Jaidyn Jaxxon has kindly agreed to do some Wednesday Wintoning! Awesome!

koji
Phwoar, he breathes, stretching one arm out beyond the confines of the ancient floral couch. I’m baked.
It has just gone ten o’clock; and already, the street outside is bustling with the hubbub of twenty-eights and dead leaves, and somewhere, beyond the barren block nextdoor, a plastic bag rasps its way along the gutter.
Kojonup. Who’d of bloody dreamt it.
It’s been a week, now, since he’s parked up, pen in hand, and gone to scan the boards outside that old ramshackle grocers – rotty crosses, four-wheel-drives, and this, his sojourn, his refuge.
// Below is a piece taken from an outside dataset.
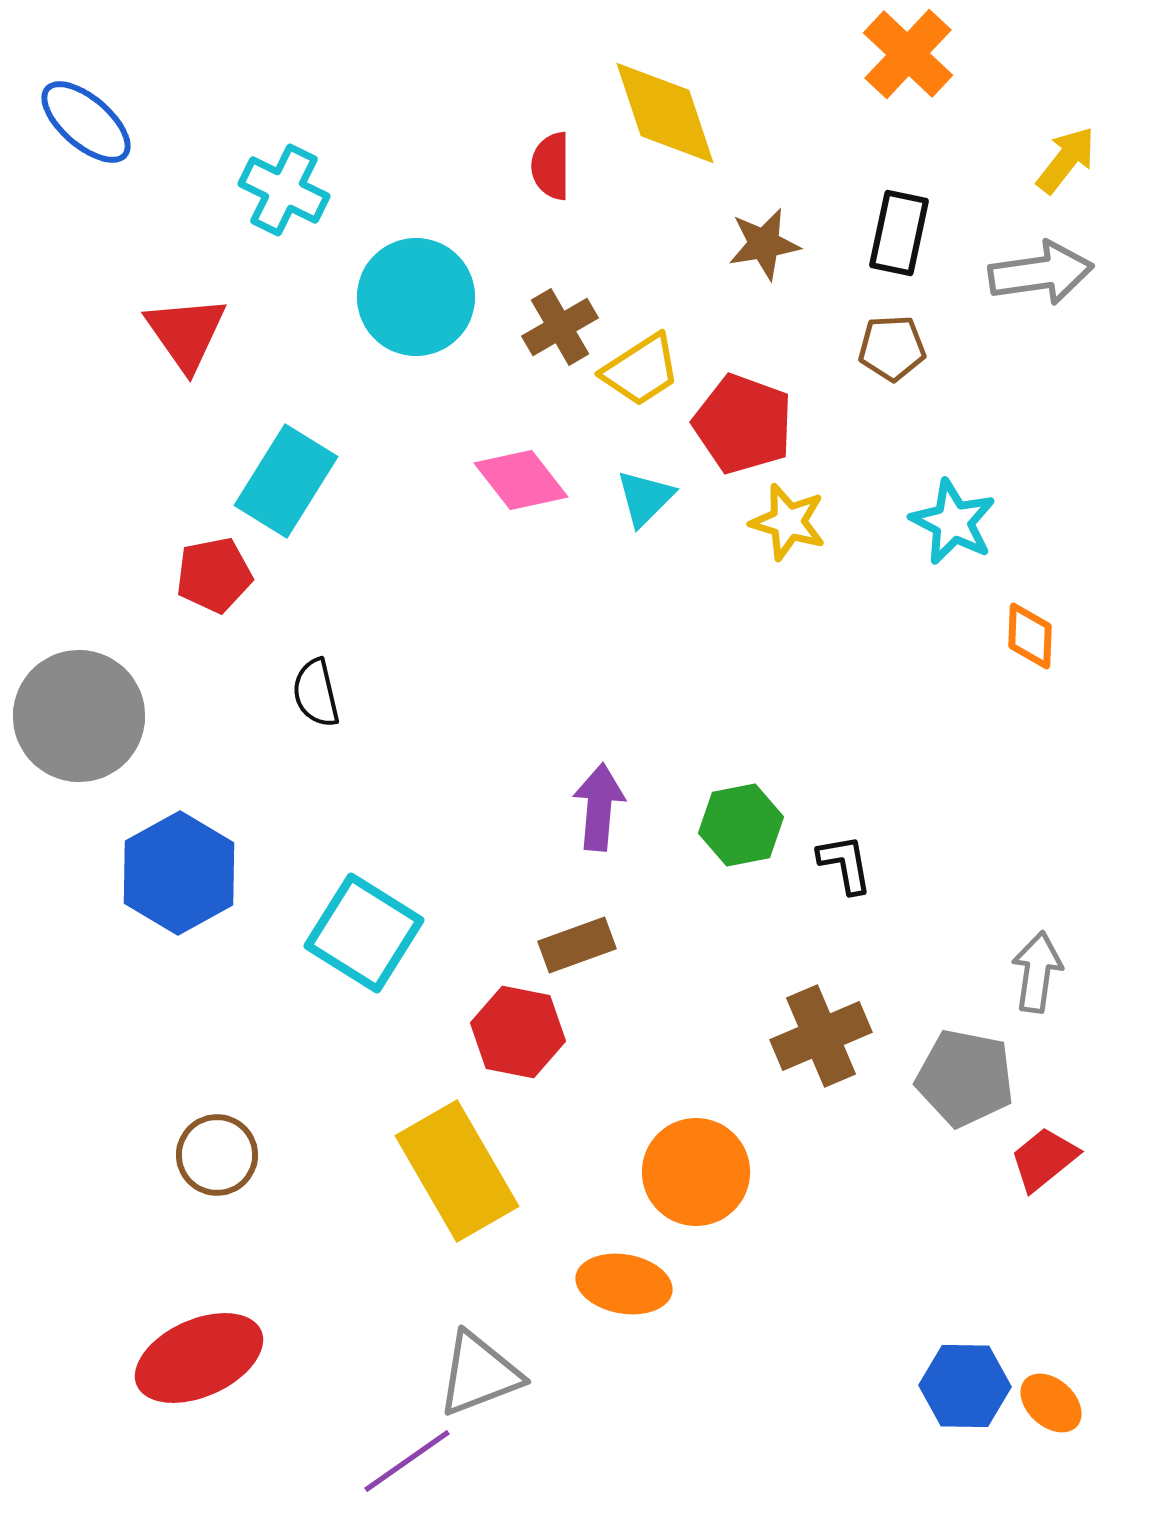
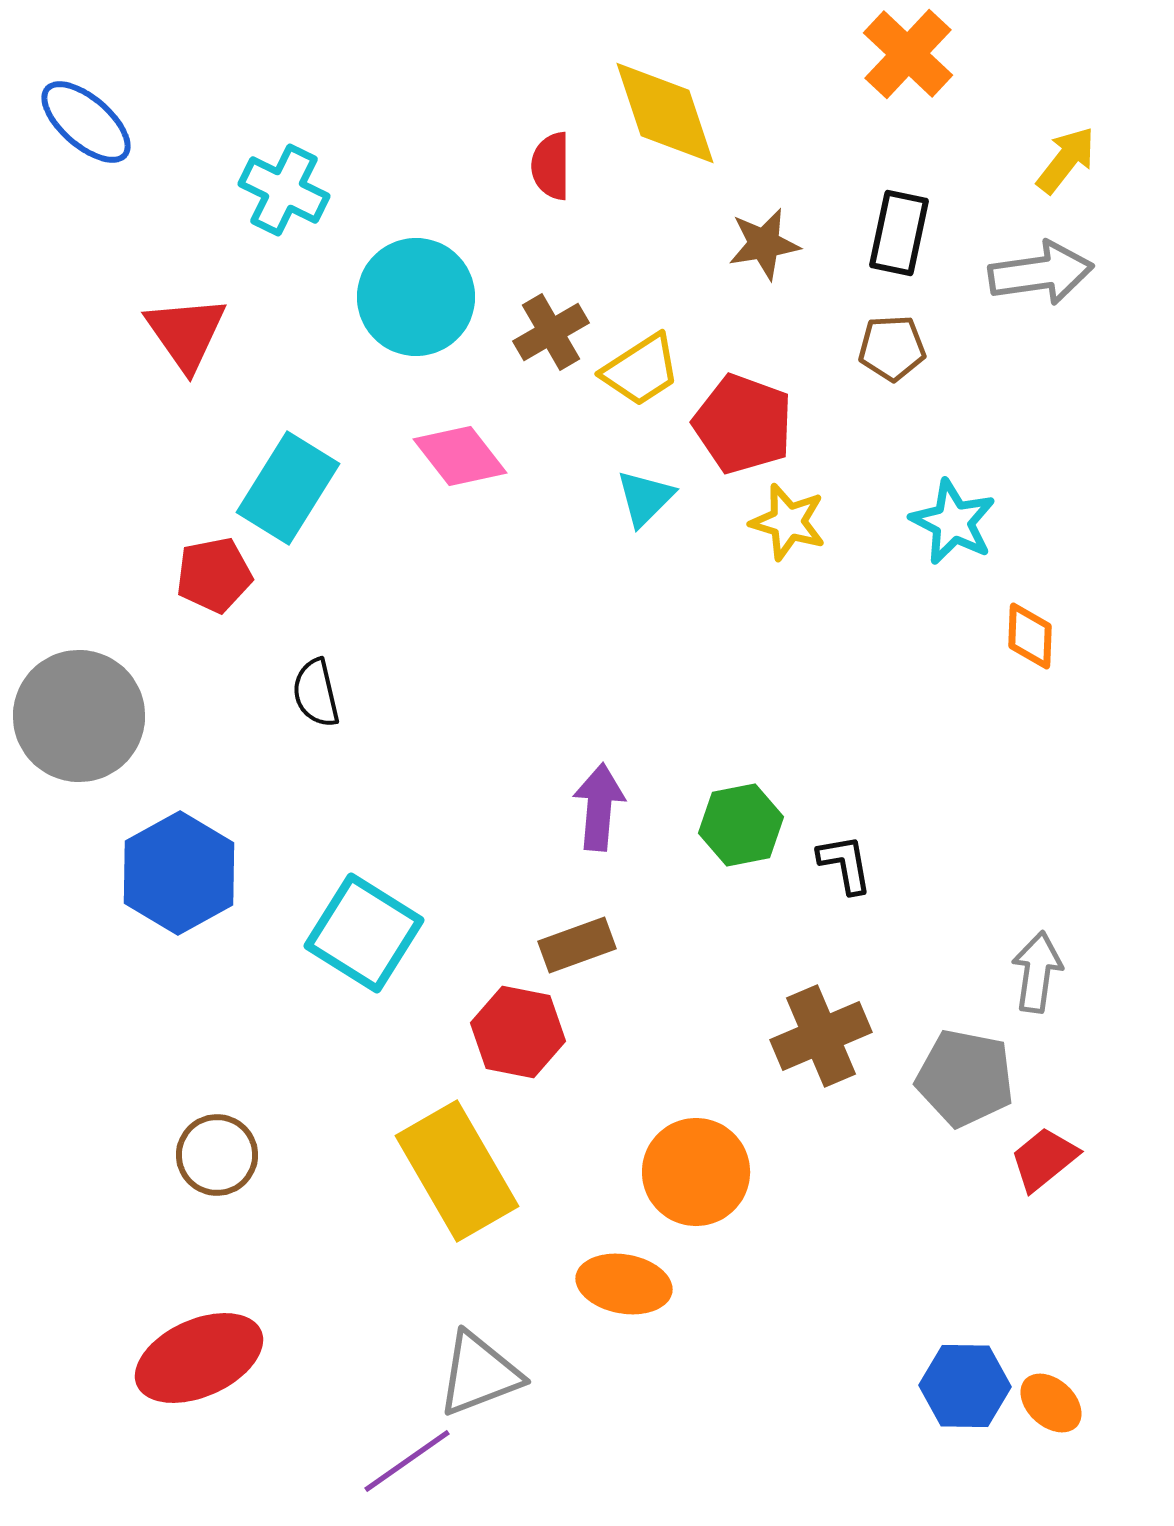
brown cross at (560, 327): moved 9 px left, 5 px down
pink diamond at (521, 480): moved 61 px left, 24 px up
cyan rectangle at (286, 481): moved 2 px right, 7 px down
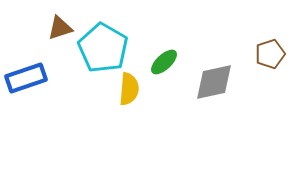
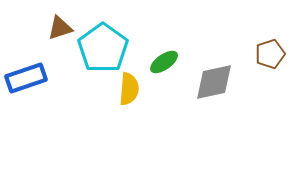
cyan pentagon: rotated 6 degrees clockwise
green ellipse: rotated 8 degrees clockwise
His studio.
It doesn’t look like much – or does it? the weatherboard, creamy as the morning sky, yawning in upon itself, like a portal to the Green Room winking out between the swells one one of them golden sun-kissed arvoes when we’d all scarper out from recess, zinc-sticks in hand, our little toes yearning for the soft embrace of blazing sand, and we’d splash and plunge and bomby down the whole shimmering cusp of the Indian Ocean, it felt like, even if we’d still get home for lunch.
Lunch, that’s a thought.
But the house – the house is a source of endless inspiration – it has to be – his $280 says so, and he’d felt sure that was the tourist rate, but hadn’t dared to quibble. Too far north, that’s the problem. Wouldn’t happen south of Margs.
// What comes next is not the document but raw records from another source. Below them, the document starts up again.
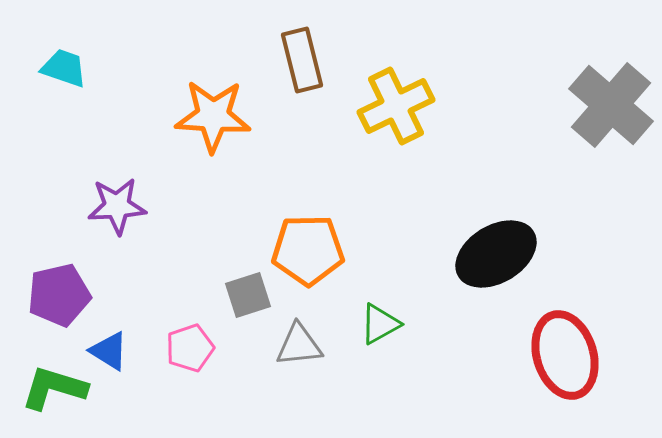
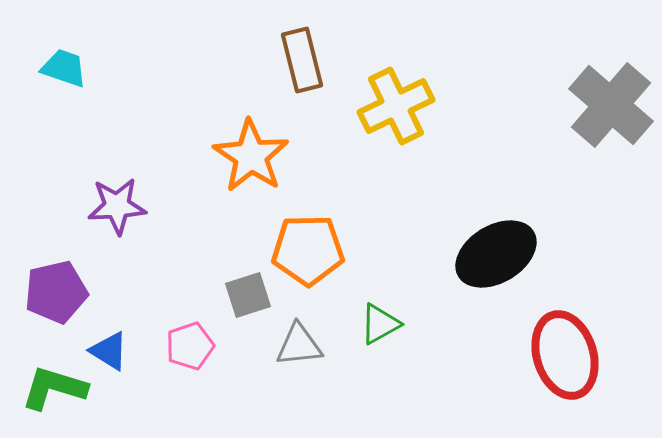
orange star: moved 38 px right, 40 px down; rotated 30 degrees clockwise
purple pentagon: moved 3 px left, 3 px up
pink pentagon: moved 2 px up
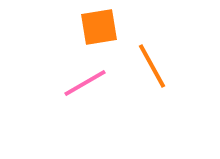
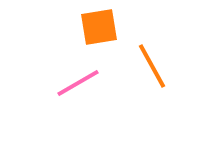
pink line: moved 7 px left
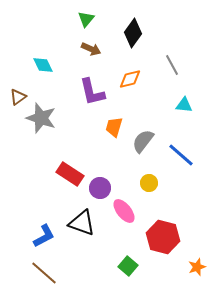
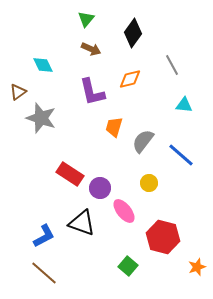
brown triangle: moved 5 px up
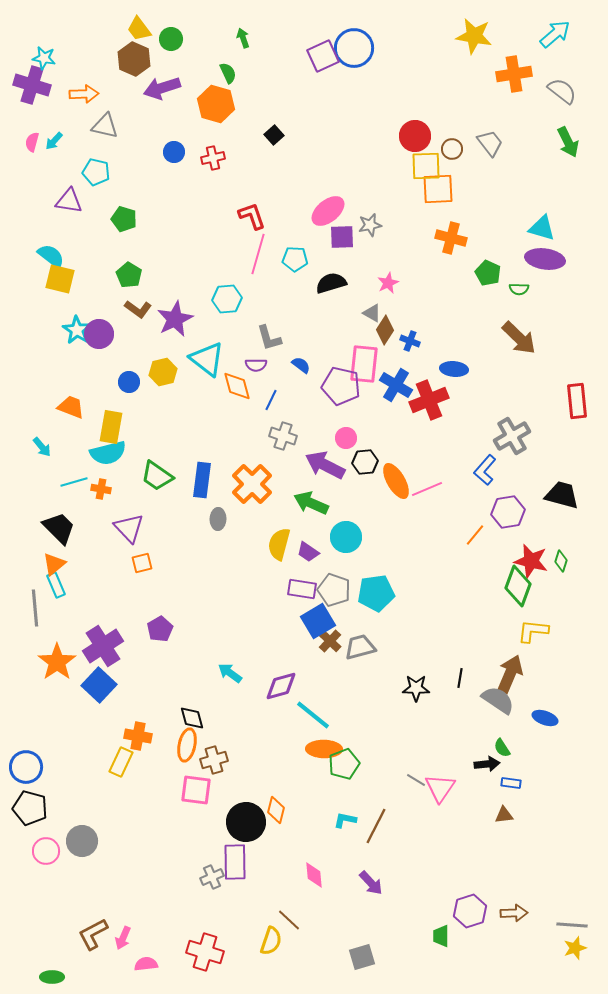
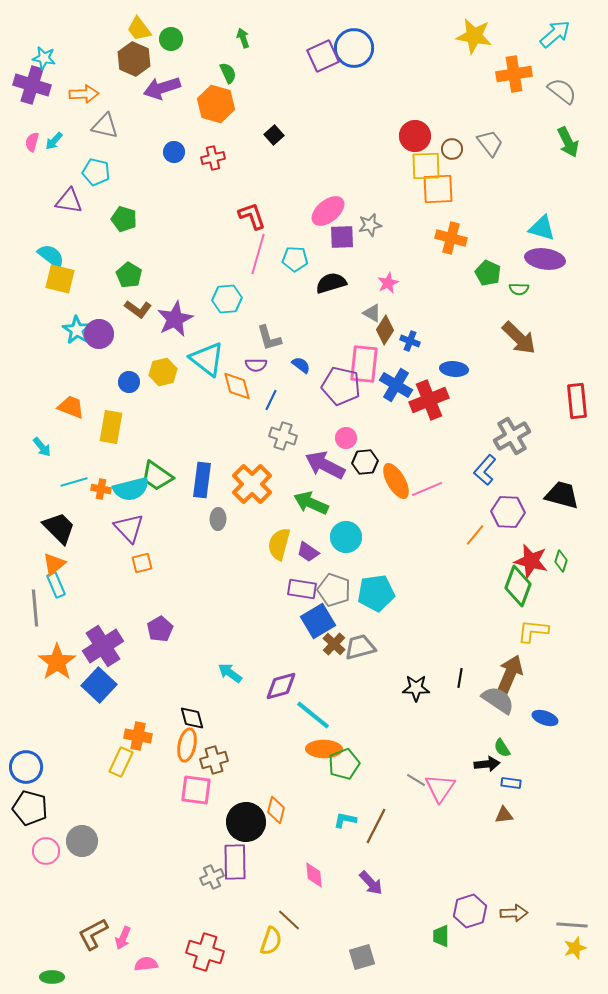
cyan semicircle at (108, 453): moved 23 px right, 36 px down
purple hexagon at (508, 512): rotated 12 degrees clockwise
brown cross at (330, 641): moved 4 px right, 3 px down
But this is Courtenay country.
A motion outside – just the wind, pulsing fiercely around the beaten boards – but enough to break his focus, and now his gaze drifts away, past the low table with its mounds of cockroaches and crumpled cans to dwell around the ceiling, where a single frosted window lights the discarded exoskeletons of harvestmen, and flies.
Fuck. Got to remember.
His pocket; the phone, in one fluid motion, appears.
A-B-C. J-ennifer bY-RNe.
Can’t forget.
But fuck, he half-whispers, I’m famished; and his ample belly shudders like the subaquatic sands, caught in the rip of his nascent menopause.
I can’t get up; I can’t feel my legs.
But the hunger persists – and he’s struck by an image from God only knows when, of the low-tide peninsula, of his sticky shins lost in the foaming mud, and the straggle-feathered shags, clinging to their rotted posts like – like the fucking critics –
Carn Timmy! Carn mate!
Smug cunt. And all they’d caught was blowies.
chikos3

I should be writing.
And yet the desk is so very far away – and the Mac, he knows, is out of battery. Far better, then, to sit, or slouch, right here.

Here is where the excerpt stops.